- What is expected:
Could you restate exactly the lines that begin at the line with "2024年6月30日にCentOS Linux7のサポートが終了します。" and end at the final line of the data?
++++++++
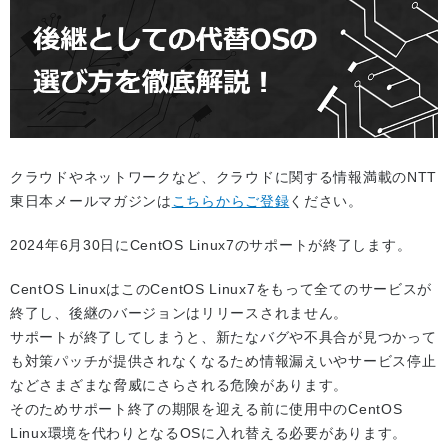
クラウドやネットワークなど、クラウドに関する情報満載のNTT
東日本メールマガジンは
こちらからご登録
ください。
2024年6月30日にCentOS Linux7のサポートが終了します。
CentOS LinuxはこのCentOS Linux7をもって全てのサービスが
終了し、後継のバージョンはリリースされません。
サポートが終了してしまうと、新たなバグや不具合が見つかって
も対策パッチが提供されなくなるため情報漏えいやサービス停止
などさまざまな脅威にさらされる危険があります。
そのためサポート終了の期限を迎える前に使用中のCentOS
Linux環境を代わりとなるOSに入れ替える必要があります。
++++++++
- Solution below:
2024年6月30日にCentOS Linux7のサポートが終了します。
CentOS LinuxはこのCentOS Linux7をもって全てのサービスが
終了し、後継のバージョンはリリースされません。
サポートが終了してしまうと、新たなバグや不具合が見つかって
も対策パッチが提供されなくなるため情報漏えいやサービス停止
などさまざまな脅威にさらされる危険があります。
そのためサポート終了の期限を迎える前に使用中のCentOS
Linux環境を代わりとなるOSに入れ替える必要があります。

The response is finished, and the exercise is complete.